Валевскому не хотелось думать, что все может закончиться, ему не хотелось заглядывать в будущее, тем более что ничего хорошего, скорее всего, их там не ждет, сейчас он чувствовал себя романтическим, лирическим героем, и этого было вполне достаточно. Однако его мелкое тщеславие заставило предположить, что возлюбленным, о котором говорила Лара, должен быть он и никто другой.
– Почему ты ничего не рассказываешь о своих женщинах? – неожиданно спросила Лара.

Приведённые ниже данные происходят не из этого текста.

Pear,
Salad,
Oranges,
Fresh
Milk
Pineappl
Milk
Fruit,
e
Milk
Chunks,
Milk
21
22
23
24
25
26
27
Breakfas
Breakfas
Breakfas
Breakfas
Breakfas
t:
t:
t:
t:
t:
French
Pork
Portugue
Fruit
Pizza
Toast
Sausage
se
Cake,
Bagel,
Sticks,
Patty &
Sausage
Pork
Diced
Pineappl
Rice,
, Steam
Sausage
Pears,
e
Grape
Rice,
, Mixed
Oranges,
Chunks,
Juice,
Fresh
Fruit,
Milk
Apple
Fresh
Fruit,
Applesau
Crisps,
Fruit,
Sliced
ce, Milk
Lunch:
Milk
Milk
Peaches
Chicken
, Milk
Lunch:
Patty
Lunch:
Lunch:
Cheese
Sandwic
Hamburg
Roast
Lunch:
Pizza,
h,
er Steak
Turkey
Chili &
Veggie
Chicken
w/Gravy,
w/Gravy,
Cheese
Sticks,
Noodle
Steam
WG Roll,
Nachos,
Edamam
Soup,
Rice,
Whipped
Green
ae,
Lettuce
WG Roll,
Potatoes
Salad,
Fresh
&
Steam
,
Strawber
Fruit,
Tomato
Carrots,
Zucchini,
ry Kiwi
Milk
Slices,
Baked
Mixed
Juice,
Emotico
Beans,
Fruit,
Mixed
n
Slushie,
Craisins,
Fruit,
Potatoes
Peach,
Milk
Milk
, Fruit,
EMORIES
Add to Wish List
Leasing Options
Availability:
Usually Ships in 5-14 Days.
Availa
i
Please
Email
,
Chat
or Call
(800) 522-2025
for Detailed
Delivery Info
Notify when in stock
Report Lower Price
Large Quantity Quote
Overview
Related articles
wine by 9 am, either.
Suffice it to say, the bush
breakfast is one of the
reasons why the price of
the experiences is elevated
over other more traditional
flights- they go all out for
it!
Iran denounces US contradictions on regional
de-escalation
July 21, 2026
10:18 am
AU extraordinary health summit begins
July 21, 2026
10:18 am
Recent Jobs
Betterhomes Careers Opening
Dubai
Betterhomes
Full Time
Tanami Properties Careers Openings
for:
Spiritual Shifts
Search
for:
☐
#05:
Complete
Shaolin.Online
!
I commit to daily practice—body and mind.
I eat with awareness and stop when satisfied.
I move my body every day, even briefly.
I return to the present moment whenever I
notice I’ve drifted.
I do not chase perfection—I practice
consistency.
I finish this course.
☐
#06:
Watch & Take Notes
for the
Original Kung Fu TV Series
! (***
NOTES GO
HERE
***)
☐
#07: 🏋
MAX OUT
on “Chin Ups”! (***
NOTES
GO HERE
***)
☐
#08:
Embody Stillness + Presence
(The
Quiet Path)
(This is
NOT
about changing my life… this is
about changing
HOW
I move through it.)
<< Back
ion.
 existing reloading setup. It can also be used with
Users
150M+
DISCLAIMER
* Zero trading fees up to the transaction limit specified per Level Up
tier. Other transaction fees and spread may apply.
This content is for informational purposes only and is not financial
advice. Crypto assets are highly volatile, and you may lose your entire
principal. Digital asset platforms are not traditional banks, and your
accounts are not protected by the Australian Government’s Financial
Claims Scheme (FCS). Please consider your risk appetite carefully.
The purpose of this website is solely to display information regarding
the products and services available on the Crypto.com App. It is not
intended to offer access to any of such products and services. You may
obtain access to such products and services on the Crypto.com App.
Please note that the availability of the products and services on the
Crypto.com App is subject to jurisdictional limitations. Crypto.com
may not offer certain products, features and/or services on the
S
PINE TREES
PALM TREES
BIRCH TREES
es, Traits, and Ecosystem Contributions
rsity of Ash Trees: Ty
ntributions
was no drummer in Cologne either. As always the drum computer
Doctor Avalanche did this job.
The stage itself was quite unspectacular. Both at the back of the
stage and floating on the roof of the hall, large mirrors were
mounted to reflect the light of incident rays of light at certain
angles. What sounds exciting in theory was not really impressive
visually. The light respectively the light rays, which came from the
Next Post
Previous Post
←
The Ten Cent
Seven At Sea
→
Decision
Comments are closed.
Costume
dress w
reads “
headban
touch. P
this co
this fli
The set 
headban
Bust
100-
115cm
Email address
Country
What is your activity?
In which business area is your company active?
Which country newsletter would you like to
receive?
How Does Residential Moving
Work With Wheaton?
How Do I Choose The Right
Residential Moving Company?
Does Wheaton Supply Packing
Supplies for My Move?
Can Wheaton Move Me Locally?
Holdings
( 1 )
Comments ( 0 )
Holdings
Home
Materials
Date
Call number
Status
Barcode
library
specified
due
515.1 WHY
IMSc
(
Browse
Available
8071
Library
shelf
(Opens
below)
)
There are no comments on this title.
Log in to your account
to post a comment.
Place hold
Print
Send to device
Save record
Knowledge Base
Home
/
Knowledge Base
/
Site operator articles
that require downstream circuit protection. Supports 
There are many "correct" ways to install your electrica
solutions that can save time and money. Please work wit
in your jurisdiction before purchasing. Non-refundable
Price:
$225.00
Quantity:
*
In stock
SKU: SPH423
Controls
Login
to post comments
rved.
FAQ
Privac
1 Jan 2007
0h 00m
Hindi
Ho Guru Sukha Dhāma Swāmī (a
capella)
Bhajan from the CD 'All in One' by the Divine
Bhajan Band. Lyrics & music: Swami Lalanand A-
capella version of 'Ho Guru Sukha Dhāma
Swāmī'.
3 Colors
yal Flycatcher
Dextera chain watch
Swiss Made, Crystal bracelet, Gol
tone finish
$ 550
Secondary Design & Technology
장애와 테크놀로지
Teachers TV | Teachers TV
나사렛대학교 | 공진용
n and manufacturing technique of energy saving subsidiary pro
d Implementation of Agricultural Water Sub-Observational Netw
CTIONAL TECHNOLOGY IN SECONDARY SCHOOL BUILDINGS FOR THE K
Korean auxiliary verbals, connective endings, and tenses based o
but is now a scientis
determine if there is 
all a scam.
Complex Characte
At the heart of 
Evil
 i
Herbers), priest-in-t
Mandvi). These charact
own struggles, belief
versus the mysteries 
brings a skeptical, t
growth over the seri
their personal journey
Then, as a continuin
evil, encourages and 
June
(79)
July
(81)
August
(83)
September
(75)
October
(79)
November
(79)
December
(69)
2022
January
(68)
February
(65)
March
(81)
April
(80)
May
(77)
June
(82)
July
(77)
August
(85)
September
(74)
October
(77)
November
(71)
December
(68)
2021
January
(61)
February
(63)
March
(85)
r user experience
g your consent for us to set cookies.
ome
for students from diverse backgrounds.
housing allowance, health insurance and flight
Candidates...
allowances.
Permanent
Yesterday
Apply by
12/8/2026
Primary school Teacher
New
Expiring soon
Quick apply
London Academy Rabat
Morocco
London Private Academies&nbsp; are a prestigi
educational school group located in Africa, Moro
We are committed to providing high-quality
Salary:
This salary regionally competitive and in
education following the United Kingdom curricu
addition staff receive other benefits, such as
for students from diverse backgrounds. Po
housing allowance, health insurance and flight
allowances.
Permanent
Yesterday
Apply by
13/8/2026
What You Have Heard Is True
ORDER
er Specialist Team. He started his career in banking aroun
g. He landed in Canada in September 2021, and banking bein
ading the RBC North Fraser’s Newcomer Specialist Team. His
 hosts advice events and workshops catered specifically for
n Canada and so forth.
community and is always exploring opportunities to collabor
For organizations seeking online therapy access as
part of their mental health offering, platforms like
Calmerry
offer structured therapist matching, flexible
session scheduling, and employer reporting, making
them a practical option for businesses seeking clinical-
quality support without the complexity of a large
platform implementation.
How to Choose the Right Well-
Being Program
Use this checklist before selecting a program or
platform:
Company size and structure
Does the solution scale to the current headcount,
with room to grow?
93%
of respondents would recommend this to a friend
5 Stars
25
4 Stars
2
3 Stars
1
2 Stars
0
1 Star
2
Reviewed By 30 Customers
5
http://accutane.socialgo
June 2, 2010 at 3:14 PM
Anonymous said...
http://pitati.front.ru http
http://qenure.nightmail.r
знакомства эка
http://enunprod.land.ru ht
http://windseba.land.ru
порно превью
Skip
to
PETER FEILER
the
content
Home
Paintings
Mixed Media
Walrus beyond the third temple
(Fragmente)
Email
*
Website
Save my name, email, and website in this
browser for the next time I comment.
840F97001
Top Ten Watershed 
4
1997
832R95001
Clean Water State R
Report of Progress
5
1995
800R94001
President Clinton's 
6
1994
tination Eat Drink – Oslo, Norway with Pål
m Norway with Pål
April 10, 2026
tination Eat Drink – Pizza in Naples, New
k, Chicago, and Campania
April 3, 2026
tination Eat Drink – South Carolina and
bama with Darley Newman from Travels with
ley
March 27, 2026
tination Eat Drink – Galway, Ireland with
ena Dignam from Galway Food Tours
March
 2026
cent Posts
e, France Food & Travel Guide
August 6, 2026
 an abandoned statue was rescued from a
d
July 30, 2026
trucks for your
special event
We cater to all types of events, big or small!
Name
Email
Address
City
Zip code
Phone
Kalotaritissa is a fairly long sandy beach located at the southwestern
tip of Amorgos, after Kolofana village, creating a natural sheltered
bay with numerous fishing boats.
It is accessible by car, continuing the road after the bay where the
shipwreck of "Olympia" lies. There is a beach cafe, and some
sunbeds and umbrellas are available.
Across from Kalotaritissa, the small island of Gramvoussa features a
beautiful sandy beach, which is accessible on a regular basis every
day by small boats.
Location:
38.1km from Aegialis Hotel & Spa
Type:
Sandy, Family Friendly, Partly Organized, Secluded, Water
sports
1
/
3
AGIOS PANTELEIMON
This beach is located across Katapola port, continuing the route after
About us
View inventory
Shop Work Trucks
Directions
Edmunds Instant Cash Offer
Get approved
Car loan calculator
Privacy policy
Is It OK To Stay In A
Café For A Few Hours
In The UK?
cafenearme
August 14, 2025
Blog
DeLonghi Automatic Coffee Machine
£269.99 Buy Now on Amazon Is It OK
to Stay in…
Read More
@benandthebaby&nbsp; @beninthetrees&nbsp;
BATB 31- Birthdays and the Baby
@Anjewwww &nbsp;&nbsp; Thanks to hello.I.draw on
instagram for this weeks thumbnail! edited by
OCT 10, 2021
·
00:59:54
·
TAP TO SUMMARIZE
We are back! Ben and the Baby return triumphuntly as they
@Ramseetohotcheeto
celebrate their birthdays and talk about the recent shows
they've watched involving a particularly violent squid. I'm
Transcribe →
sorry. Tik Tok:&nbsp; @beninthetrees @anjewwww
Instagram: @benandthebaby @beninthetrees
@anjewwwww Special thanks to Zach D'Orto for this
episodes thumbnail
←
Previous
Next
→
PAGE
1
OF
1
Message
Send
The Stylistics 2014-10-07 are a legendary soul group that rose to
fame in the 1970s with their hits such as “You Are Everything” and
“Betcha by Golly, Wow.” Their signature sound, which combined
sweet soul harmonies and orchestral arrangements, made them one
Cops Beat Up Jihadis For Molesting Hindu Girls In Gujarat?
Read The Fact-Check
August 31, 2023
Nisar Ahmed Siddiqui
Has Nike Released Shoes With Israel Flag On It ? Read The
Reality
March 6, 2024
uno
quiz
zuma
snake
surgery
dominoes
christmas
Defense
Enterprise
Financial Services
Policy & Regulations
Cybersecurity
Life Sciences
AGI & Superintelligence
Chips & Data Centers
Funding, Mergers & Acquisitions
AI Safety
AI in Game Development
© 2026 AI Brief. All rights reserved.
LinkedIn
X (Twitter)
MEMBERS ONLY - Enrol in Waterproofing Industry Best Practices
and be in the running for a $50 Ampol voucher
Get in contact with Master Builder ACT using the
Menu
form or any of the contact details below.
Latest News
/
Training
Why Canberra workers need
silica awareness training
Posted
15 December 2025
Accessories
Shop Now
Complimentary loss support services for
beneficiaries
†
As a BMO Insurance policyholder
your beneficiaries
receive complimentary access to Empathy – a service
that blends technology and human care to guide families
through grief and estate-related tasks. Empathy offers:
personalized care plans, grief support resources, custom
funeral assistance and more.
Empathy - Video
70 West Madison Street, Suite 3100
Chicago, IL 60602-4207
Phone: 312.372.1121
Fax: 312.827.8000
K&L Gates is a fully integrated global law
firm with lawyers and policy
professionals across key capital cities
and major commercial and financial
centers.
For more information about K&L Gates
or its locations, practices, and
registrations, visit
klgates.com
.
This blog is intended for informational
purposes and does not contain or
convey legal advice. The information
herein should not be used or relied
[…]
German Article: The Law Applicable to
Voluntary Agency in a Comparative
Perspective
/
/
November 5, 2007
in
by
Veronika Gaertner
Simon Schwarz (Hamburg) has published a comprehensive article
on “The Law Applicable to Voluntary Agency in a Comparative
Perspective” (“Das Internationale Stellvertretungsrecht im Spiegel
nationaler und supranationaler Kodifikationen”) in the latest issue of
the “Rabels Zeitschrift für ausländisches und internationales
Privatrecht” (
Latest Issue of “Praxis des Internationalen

– А что, разве надо? – с искренней непринужденностью поинтересовался Валевский.
Она пожала плечами и опустила глаза, как маленькая девочка, сказавшая глупость. Валевский подумал, какой нелепостью бы это ни казалось, но в ее женском теле живет душа ребенка – бесхитростного и открытого, невинного в своем детском любопытстве. Этот ребенок то и дело давал о себе знать. Валевский нежно обнял Лару за тоненькую талию.
– Лара, подумай сама, такие мужские признания обычно сильно огорчают женщин, – начал он наставительно. – В них нет вообще никакого смысла. Но в моем случае, признаюсь честно, и рассказывать-то нечего. Боюсь, это звучит глупо и ужасно банально, но до встречи с тобой женщины меня не интересовали. Вообще. Правда.
Произнося этот трогательный монолог, Валевский нисколько не кривил душой, ибо его интерес к жизни по большей части проявлялся в осознании собственного превосходства, поскольку во всех своих больших и мелких делах он, несомненно, был лучше многих. Ему представлялось, что достижение внешнего и внутреннего превосходства и является своеобразным мерилом «прекрасного жребия». Но теперь весь мир для него был заключен в ее теле. И в данный момент он был занят изучением этого мира, хотя и отлично понимал, что мир этот, скорее всего, так и останется для него terra incognita. Разум его бесконечно будет занят попыткой доказать вечную теорему, которую невозможно или почти невозможно доказать. Также он отлично понимал, что в последнее время он счастлив именно благодаря ей. Он ее не восхвалял, не идеализировал, не считал ее высшим существом, и даже мог сказать с большой долей уверенности, что ее внешность ничего выдающегося из себя не представляет, однако его внутренний голос то и дело пел: «Рахиль, ты мне дана небесным провиденьем…»[3]
– Неужели не интересовали? – она решила уточнить, так, на всякий случай.
– Можешь мне поверить, – твердо сказал Валевский.